The Impact of the IKBKG Gene on the Appearance of the Corpus Callosum Abnormalities in Incontinentia Pigmenti

Snežana Minić  1 Nataša Cerovac  2 Ivana Novaković  3 Slobodan Gazikalović  4 Svetlana Popadić  1 Dušan Trpinac  5
Affiliations

The Impact of the IKBKG Gene on the Appearance of the Corpus Callosum Abnormalities in Incontinentia Pigmenti

Snežana Minić et al. Diagnostics (Basel). .

Abstract

Incontinentia pigmenti (IP) is a rare skin disease combined with anomalies of the teeth, eyes, and central nervous system (CNS). Mutations of the IKBKG gene are responsible for IP. Among the most frequent CNS abnormalities found in IP using magnetic resonance imaging (MRI) are corpus callosum (CC) abnormalities.
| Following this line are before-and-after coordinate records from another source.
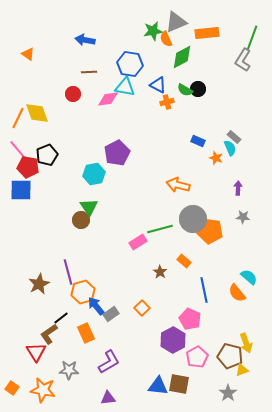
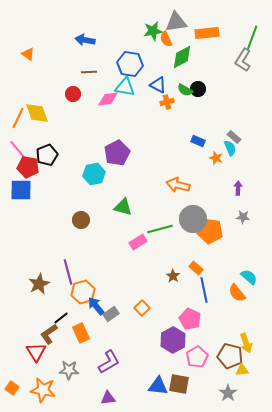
gray triangle at (176, 22): rotated 15 degrees clockwise
green triangle at (89, 207): moved 34 px right; rotated 42 degrees counterclockwise
orange rectangle at (184, 261): moved 12 px right, 7 px down
brown star at (160, 272): moved 13 px right, 4 px down
orange rectangle at (86, 333): moved 5 px left
yellow triangle at (242, 370): rotated 16 degrees clockwise
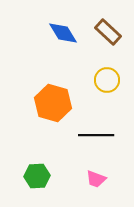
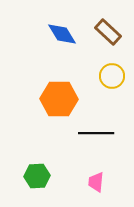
blue diamond: moved 1 px left, 1 px down
yellow circle: moved 5 px right, 4 px up
orange hexagon: moved 6 px right, 4 px up; rotated 15 degrees counterclockwise
black line: moved 2 px up
pink trapezoid: moved 3 px down; rotated 75 degrees clockwise
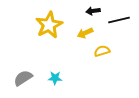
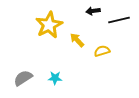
yellow arrow: moved 8 px left, 7 px down; rotated 70 degrees clockwise
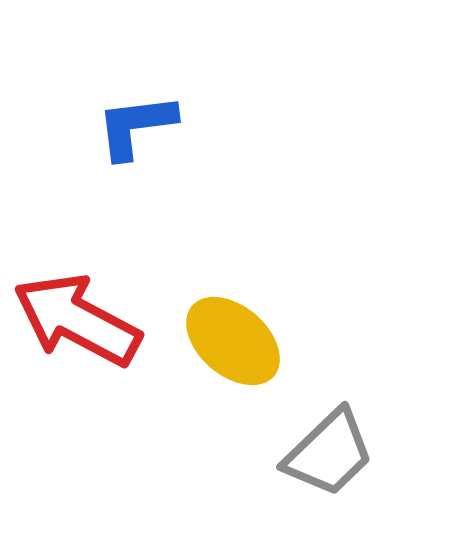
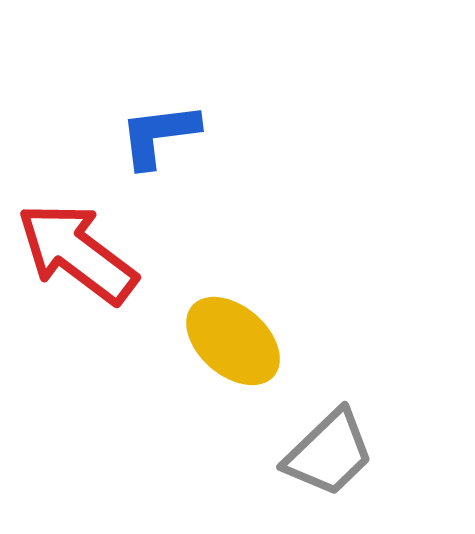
blue L-shape: moved 23 px right, 9 px down
red arrow: moved 67 px up; rotated 9 degrees clockwise
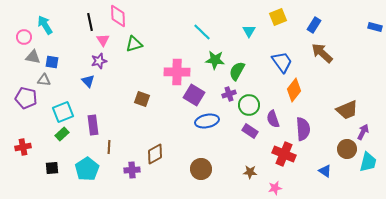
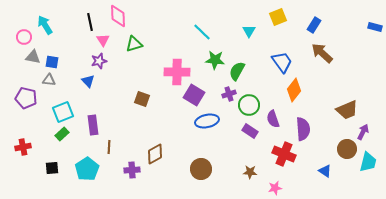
gray triangle at (44, 80): moved 5 px right
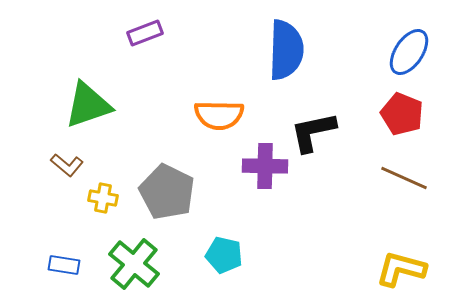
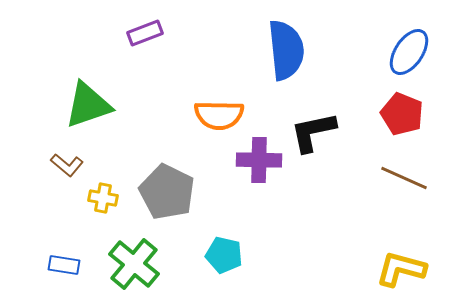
blue semicircle: rotated 8 degrees counterclockwise
purple cross: moved 6 px left, 6 px up
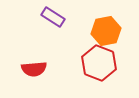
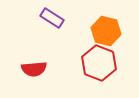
purple rectangle: moved 1 px left, 1 px down
orange hexagon: rotated 24 degrees clockwise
The aim of the study was to determine the presence of CC abnormalities, their relationship with the IKBKG mutations, and the possible presence of mutations of other genes. A group of seven IP patients was examined. Analyses of the IKBKG gene and the X-chromosome inactivation pattern were performed, as well as MRI and whole exome sequencing (WES) with the focus on the genes relevant for neurodegeneration. WES analysis showed IKBKG mutation in all examined patients. A patient who had a mutation of a gene other than IKBKG was excluded from further study. Four of the seven patients had clinically diagnosed CNS anomalies; two out of four had MRI-diagnosed CC anomalies. The simultaneous presence of IKBKG mutation and CC abnormalities and the absence of other mutations indicate that IKBKG may be the cause of CC abnormalities and should be included in the list of genes responsible for CC abnormalities.

Keywords: IKBKG gene mutation; X-chromosome inactivation; central nervous system (CNS); corpus callosum; incontinentia pigmenti; magnetic resonance imaging (MRI); whole exome sequencing (WES).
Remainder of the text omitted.